Purpose Brain stem tumors in children < 3 months at diagnosis are extremely rare. Our aim is to study a retrospective cohort to improve the understanding of the disease course and guide patient management. Methods This is a multicenter retrospective analysis across the European Society for Pediatric Oncology SIOP-E HGG/DIPG Working Group linked centers, including patients with a brainstem tumor diagnosed between 2009 and 2020 and aged < 3 months at diagnosis.
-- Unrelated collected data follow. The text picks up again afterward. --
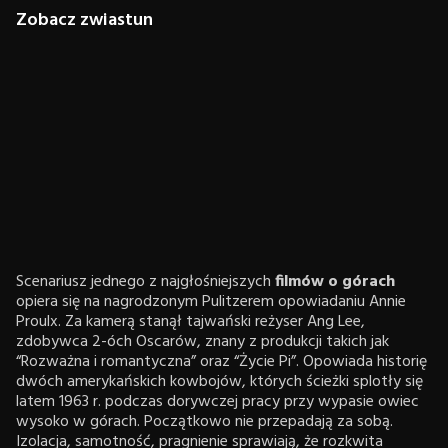
Zobacz zwiastun
Scenariusz jednego z najgłośniejszych
filmów o górach
opiera się na nagrodzonym Pulitzerem opowiadaniu Annie
Proulx. Za kamerą stanął tajwański reżyser Ang Lee,
zdobywca 2-óch Oscarów, znany z produkcji takich jak
“Rozważna i romantyczna” oraz “Życie Pi”. Opowiada historię
dwóch amerykańskich kowbojów, których ścieżki splotły się
latem 1963 r. podczas dorywczej pracy przy wypasie owiec
wysoko w górach. Początkowo nie przepadają za sobą.
Izolacja, samotność, pragnienie sprawiają, że rozkwita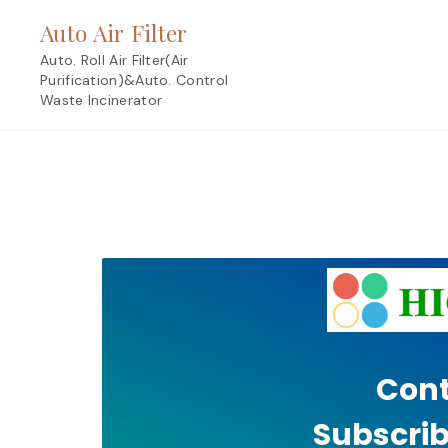
Skip
Auto Air Filter
to
content
Auto. Roll Air Filter(Air
Purification)&Auto. Control
Waste Incinerator
Cont
Subscrib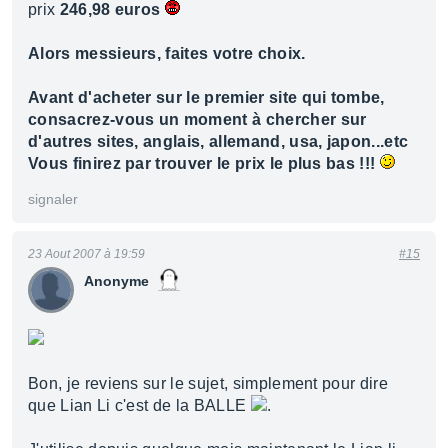
prix
246,98 euros
Alors messieurs, faites votre choix.
Avant d'acheter sur le premier site qui tombe,
consacrez-vous un moment à chercher sur
d'autres sites, anglais, allemand, usa, japon...etc
Vous finirez par trouver le prix le plus bas !!!
signaler
23 Aout 2007 à 19:59
#15
Anonyme
Bon, je reviens sur le sujet, simplement pour dire
que Lian Li c'est de la BALLE
.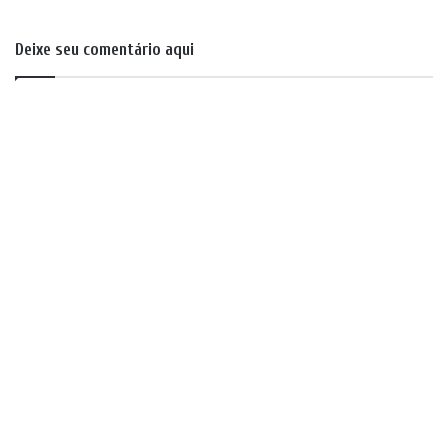
Deixe seu comentário aqui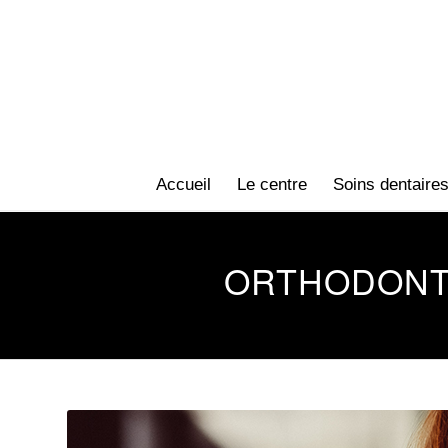
Accueil
Le centre
Soins dentaire
ORTHODONTI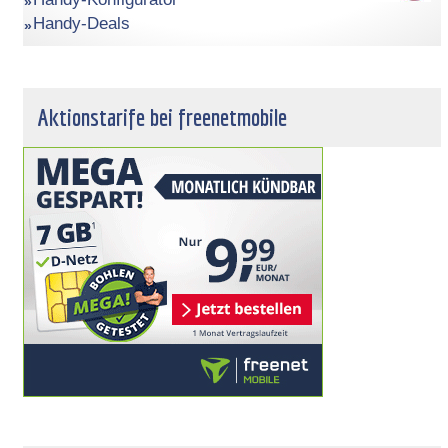
Handy-Deals
Aktionstarife bei freenetmobile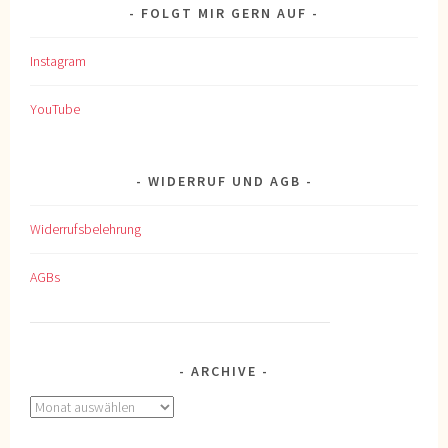
FOLGT MIR GERN AUF
Instagram
YouTube
WIDERRUF UND AGB
Widerrufsbelehrung
AGBs
ARCHIVE
Archive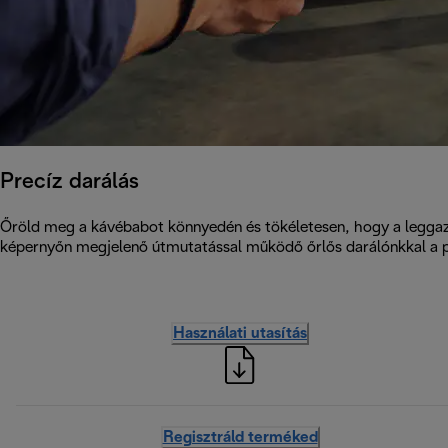
Precíz darálás
Őröld meg a kávébabot könnyedén és tökéletesen, hogy a leggazdag
képernyőn megjelenő útmutatással működő őrlős darálónkkal a pr
Használati utasítás
Regisztráld terméked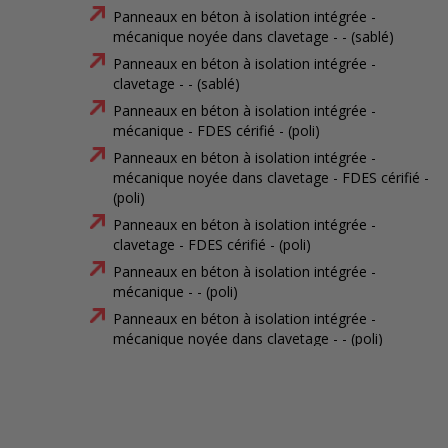
Panneaux en béton à isolation intégrée -
mécanique noyée dans clavetage - - (sablé)
Panneaux en béton à isolation intégrée -
clavetage - - (sablé)
Panneaux en béton à isolation intégrée -
mécanique - FDES cérifié - (poli)
Panneaux en béton à isolation intégrée -
mécanique noyée dans clavetage - FDES cérifié -
(poli)
Panneaux en béton à isolation intégrée -
clavetage - FDES cérifié - (poli)
Panneaux en béton à isolation intégrée -
mécanique - - (poli)
Panneaux en béton à isolation intégrée -
mécanique noyée dans clavetage - - (poli)
Panneaux en béton à isolation intégrée -
clavetage - - (poli)
Panneaux en béton à isolation intégrée -
mécanique - FDES cérifié - (matricé)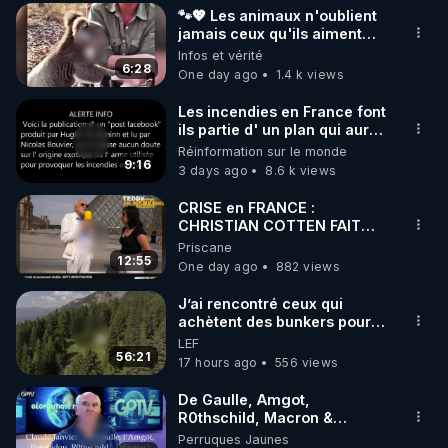
🐾💖 Les animaux n'oublient
▶ 30 jours gratuit sur l’application de méditation et 
jamais ceux qu'ils aiment…
🥹❤️
Infos et vérité
de bien-être ENVOL :

6:28
One day ago
1.4 k views
Rendez-vous sur 
https://www.envol.app/code
 avec 
le code : REGENERE
Les incendies en France font
ils partie d' un plan qui aurait
débuté le 11 septembre 2001
Réinformation sur le monde
?
9:16
3 days ago
8.6 k views
CRISE en FRANCE :
CHRISTIAN COTTEN FAIT
une étrange découverte
Priscane
12:55
One day ago
882 views
J’ai rencontré ceux qui
achètent des bunkers pour
survivre à la fin du monde
LEF
56:21
17 hours ago
556 views
De Gaulle, Amgot,
R0thschild, Macron &
Pompidou… Macron Claude
Perruques Jaunes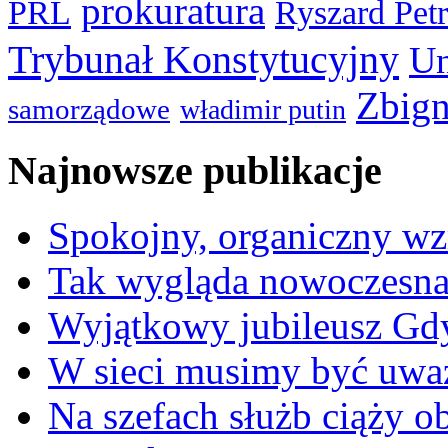
prokuratura
PRL
Ryszard Pet
Trybunał Konstytucyjny
Un
Zbign
samorządowe
władimir putin
Najnowsze publikacje
Spokojny, organiczny wz
Tak wygląda nowoczesna
Wyjątkowy jubileusz Gd
W sieci musimy być uwa
Na szefach służb ciąży 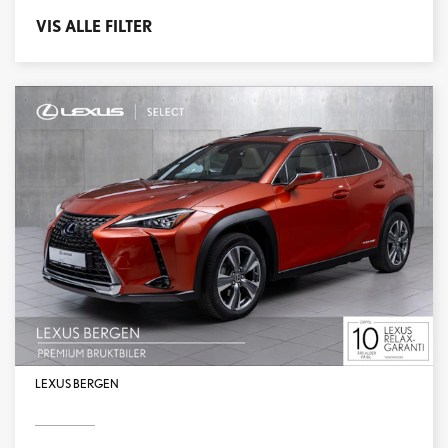
VIS ALLE FILTER
LEXUS BERGEN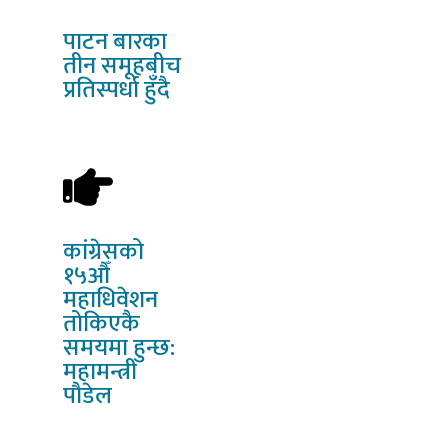
पाटन
बारका
तीन समूहबीच
प्रतिस्पर्धा हुँदै
कांग्रेसको
१५औँ
महाधिवेशन
तोकिएकै
समयमा हुन्छ:
महामन्त्री
पौडेल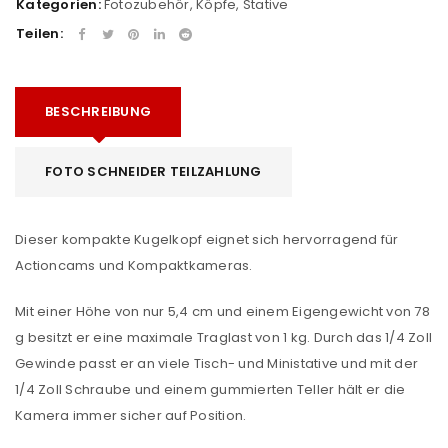
Kategorien:
Fotozubehör
,
Köpfe
,
Stative
Teilen:
BESCHREIBUNG
FOTO SCHNEIDER TEILZAHLUNG
Dieser kompakte Kugelkopf eignet sich hervorragend für
Actioncams und Kompaktkameras.
Mit einer Höhe von nur 5,4 cm und einem Eigengewicht von 78
g besitzt er eine maximale Traglast von 1 kg. Durch das 1/4 Zoll
Gewinde passt er an viele Tisch- und Ministative und mit der
1/4 Zoll Schraube und einem gummierten Teller hält er die
Kamera immer sicher auf Position.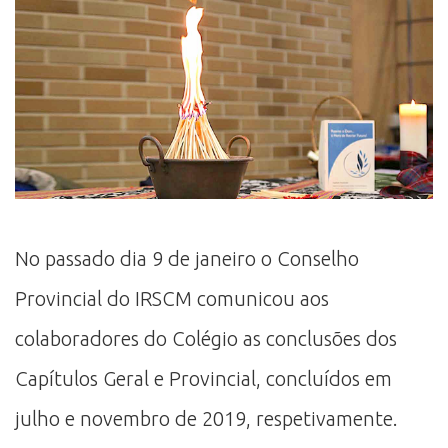
No passado dia 9 de janeiro o Conselho
Provincial do IRSCM comunicou aos
colaboradores do Colégio as conclusões dos
Capítulos Geral e Provincial, concluídos em
julho e novembro de 2019, respetivamente.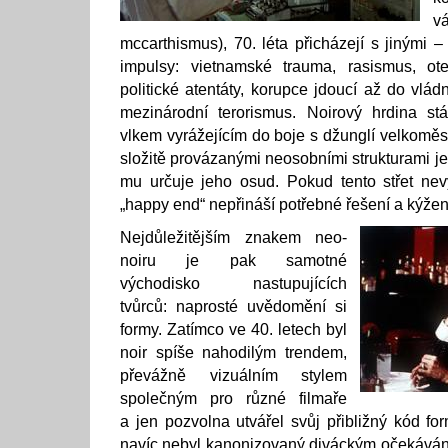
v
mccarthismus), 70. léta přicházejí s jinými 
impulsy: vietnamské trauma, rasismus, otev
politické atentáty, korupce jdoucí až do vlád
mezinárodní terorismus. Noirový hrdina s
vlkem vyrážejícím do boje s džunglí velkoměs
složitě provázanými neosobními strukturami j
mu určuje jeho osud. Pokud tento střet nev
„happy end“ nepřináší potřebné řešení a kýže
Nejdůležitějším znakem neo-
noiru je pak samotné
východisko nastupujících
tvůrců: naprosté uvědomění si
formy. Zatímco ve 40. letech byl
noir spíše nahodilým trendem,
převážně vizuálním stylem
společným pro různé filmaře
a jen pozvolna utvářel svůj přibližný kód fo
navíc nebyl kanonizovaný diváckým očekáváním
Clinical data were collected, and imaging characteristics were analyzed blindly and independently by two neuroradiologists. Results Five cases were identified. No patient received any therapy. The epicenter of two tumors was in the medulla oblongata alone and in the medulla oblongata and the pons in three. For patients with tumor in equal parts in the medulla oblongata and the pons ( n  = 3), the extension at diagnosis involved the spinal cord; for the two patients with the tumor epicenter in the medulla oblongata alone ( n  = 2), the extension at diagnosis included the pons ( n  = 2) and the spinal cord ( n  = 1). Biopsy was performed in one patient identifying a pilocytic astrocytoma. Two patients died. In one patient, autopsy revealed a high-grade glioma (case 3). Three survivors showed either spontaneous tumor regression ( n  = 2) or stable disease ( n  = 1). Survivors were followed up for 10, 7, and 0.6 years, respectively. One case had the typical imaging characteristics of a dorsal exophytic low-grade glioma. Conclusions No patient fulfilled the radiologic criteria defining a high-grade glioma. Central neuroradiological review and biopsy may provide useful information regarding the patient management.